3Nadia Couto - Faculdade Satc – [email protected]
Introdução
O jornalismo literário, normalmente presente em jornais, revistas e livros, possui espaço
também na internet. Bastos (2005) caracteriza o jornalismo literário como uma das vertentes do
jornalismo. O autor afirma que esta vertente possui duas direções: jornalismo de literatura e um
cuidado quanto à apuração e também à linguagem.
Em contrapartida, Bastos (2005) acredita que é difícil imaginar o jornalismo literário
minucioso na superficialidade da internet, pois teria de se adaptar ao formato da rede, podendo
ser menos trabalhado do que se fosse em outros veículos, por exemplo, e perder suas
características.
De acordo com Pena (2013), o jornalista literário não deixa de utilizar em seus textos as
técnicas do jornalismo diário. Ele desenvolve as narrativas e técnicas e é capaz de constituir
novas estratégias profissionais.
O autor define o jornalismo literário como uma série de características, que juntas
formam o que ele denomina a estrela de sete pontas. São elas: potencializar os recursos
jornalísticos, ultrapassar os limites dos acontecimentos diários, proporcionar visões amplas da
realidade, exercer plenamente a cidadania, romper as correntes burocráticas do lide, evitar os
definidores primários e garantir perenidade e profundidade aos relatos.
Também conhecido como New Journalism, o Novo Jornalismo é uma das vertentes do
jornalismo literário, abordada neste artigo.

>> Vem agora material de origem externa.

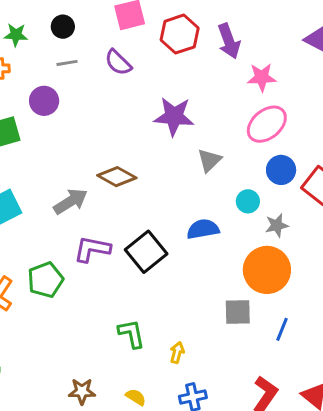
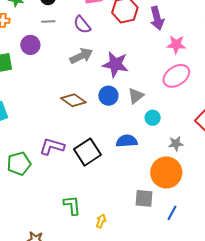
blue circle: (281, 170) -> (108, 96), moved
gray arrow: (71, 201) -> (81, 56), moved
cyan circle: (248, 201) -> (153, 118), moved

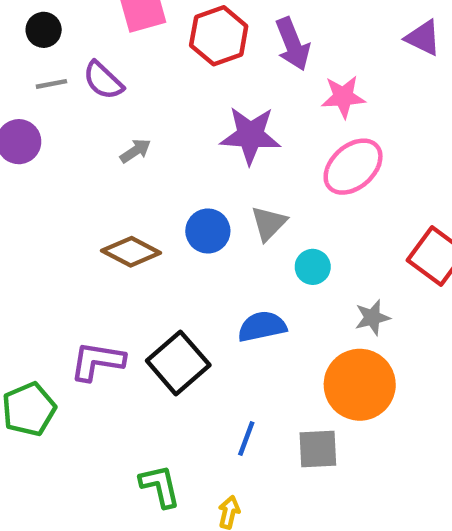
purple semicircle: (82, 25) -> (103, 81), moved
gray arrow: (81, 56) -> (135, 151), size x0.6
purple star: (115, 64) -> (250, 135), moved
blue line: (172, 213) -> (246, 438), moved

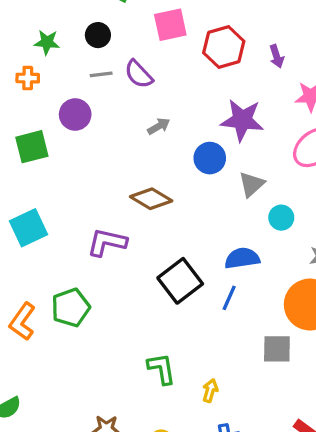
purple arrow: (293, 44) -> (277, 56), size x0.6
blue circle: (208, 231) -> (210, 158), moved
purple L-shape: (97, 361) -> (107, 242), moved
blue line: (246, 438) -> (229, 298), moved

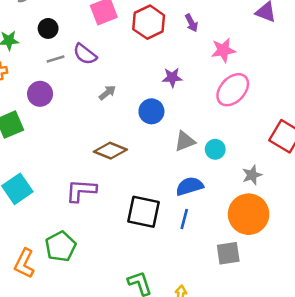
purple star: (242, 120) -> (172, 77), size x0.6
gray triangle: (251, 184) -> (185, 141), moved, turned 30
black square: (180, 281) -> (143, 212), turned -32

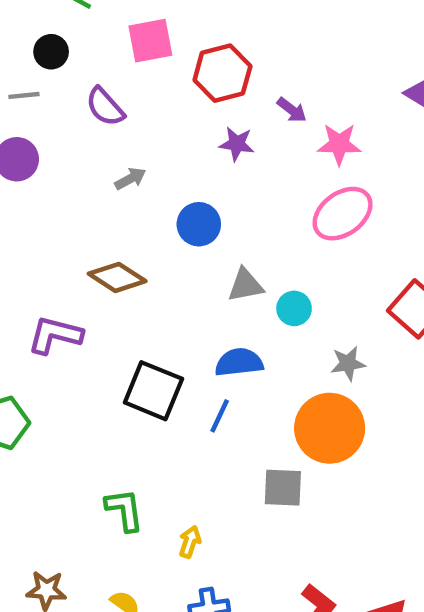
purple arrow: (191, 23) -> (292, 110), moved, turned -36
gray line: (56, 59) -> (24, 95), moved
purple star: (172, 77) -> (237, 144), moved

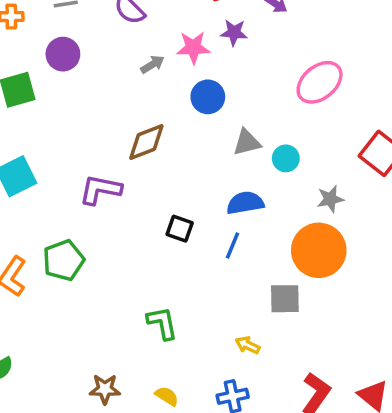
pink star: (339, 144) -> (193, 48), moved
brown diamond: (117, 277) -> (146, 142), turned -51
black square: (153, 391) -> (180, 229), size x0.6
yellow arrow: (190, 542) -> (248, 345), moved, turned -80

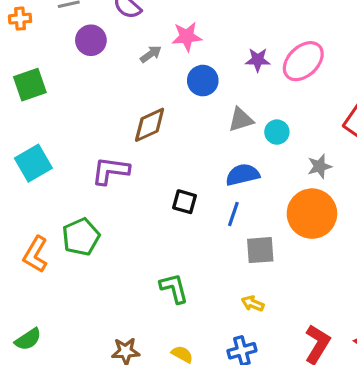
purple star: (234, 32) -> (258, 60), moved
purple circle: (63, 54) -> (91, 40), moved
gray square: (285, 299) -> (260, 250), moved

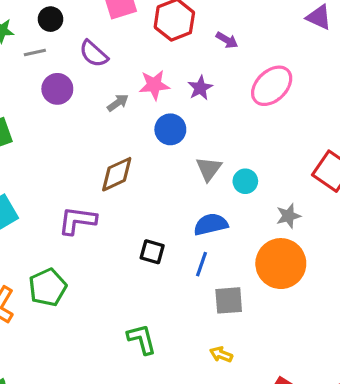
purple star: (258, 60) -> (200, 88), moved, turned -30
pink ellipse: (303, 61) -> (272, 86), moved
gray triangle: (241, 120) -> (209, 169), turned -36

Caracteriza-se pela reportagem aprofundada, de
forma elaborada e detalhada. Conforme Bulhões (2006), o Novo Jornalismo foi de encontro aos
limites convencionais do jornalismo, representando uma nova prática textual.
Wolfe (2005) afirma que o Novo Jornalismo foi rotulado como uma literatura de não-
ficção. Ele o descreve como um tipo de reportagem mais ambiciosa, intensa e detalhada, na qual
o repórter rompe os limites convencionais do jornalismo.
Desse modo, optou-se por pesquisar e abordar as questões que envolvem o jornalismo
literário e o Novo Jornalismo, presentes nas reportagens da jornalista Eliane Brum para o
público da internet. Por isso, neste artigo, apresenta-se como problema de pesquisa: quais as
características do jornalismo literário estão presentes nas reportagens da jornalista Eliane
Brum?
Tem-se como objetivo geral da pesquisa analisar as características do jornalismo
literário presentes nas grandes reportagens escritas pela jornalista Eliane Brum.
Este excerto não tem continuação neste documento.